Oct 28, 2004 | At long last the sports fans of Boston have a championship to celebrate. Finally, finally, finally. They poured out of the bars and into the streets Wednesday night and let loose. They pumped fists, screamed, hugged, howled at the eclipsed moon, and who can blame them? Yes, sir, it's been a while since they've been able to celebrate like this.

Almost nine months.

The Red Sox shut out the Cardinals 3-0 in St. Louis Wednesday, completing a stunning four-game World Series sweep of a team that won 105 games during the regular season. It was the first major sports championship for Boston since the Patriots won the Super Bowl in February.

And, by the way, it's the first World Series title for the Red Sox since 1918.

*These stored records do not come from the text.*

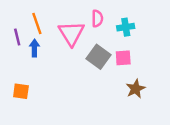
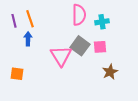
pink semicircle: (97, 18) -> (79, 15), size x1.5
pink triangle: (71, 33) -> (61, 56), moved
purple line: (17, 37) -> (14, 21), moved

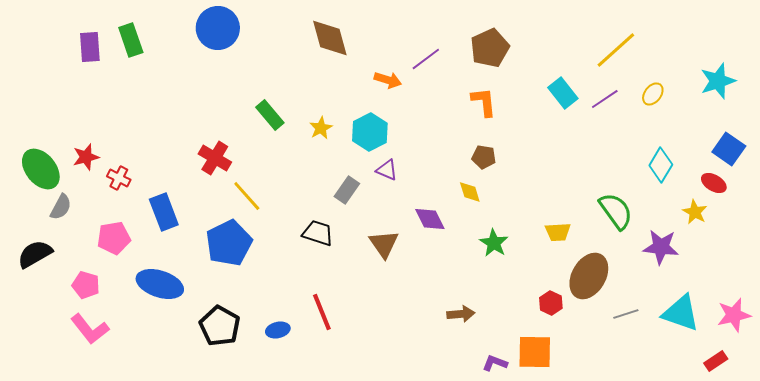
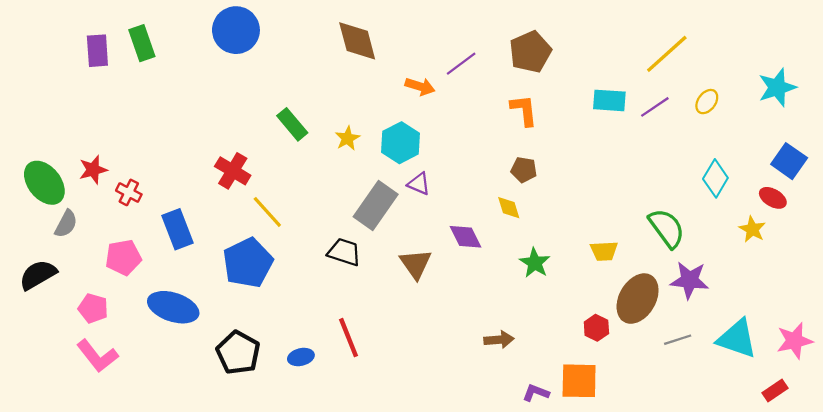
cyan rectangle: (563, 93) -> (609, 100), turned -48
gray rectangle: (347, 190) -> (376, 205), size x1.6
purple star: (661, 247) -> (689, 280), moved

Being a Red Sox fan will never be the same, at least not while anyone old enough to read these words still breathes. Lifetimes worth of losing, of frustration and heartache, of almosts and never-weres, are washed away. "Pesky holds the ball!" and "Behind the bag!" may not be forgotten, but they've been tamed.

Every team kicks away a golden chance at a championship now and then. Even these Cardinals, with all their championships and their happy, well-adjusted fans, had 3-1 leads in the 1968 and 1985 Series and lost them both. These things happen all over and become part of the rich tapestry of a team's history.

In Boston, they've come to define the very soul of fandom.

Chicago's teams have gone longer without a title. The White Sox last went to the World Series in 1959 and last won it in 1917. The Cubs last played in the Fall Classic in 1945 and haven't won since 1908. But somehow it's different in Chicago. The White Sox and Cubs are mere losers, only hapless. The Red Sox are tragic.

To be a Red Sox fan is to carry a burden, to know, absolutely know, that no matter how bright the dawn, tomorrow will bring a new darkness. To root for the Red Sox is to know that success is fleeting, and worse, any success just makes the inevitable defeat all the more painful.

Until now. Now it's all changed. This time the Sox blew a big lead in Game 1 of the Series, then got the lead back, blew that, and still won. Two well-pitched games later Sox fans found themselves with a 3-0 lead, staring at needing one win in four games.

And they scarcely knew what to do about it other than worry that if there was anything worse than blowing a 3-0 lead in a seven-game series, it had to be blowing a 3-0 lead in a seven-game series the week after you'd become the first team ever to overcome a 3-0 deficit in a seven-game series. And guess who had a chance to pull that one off.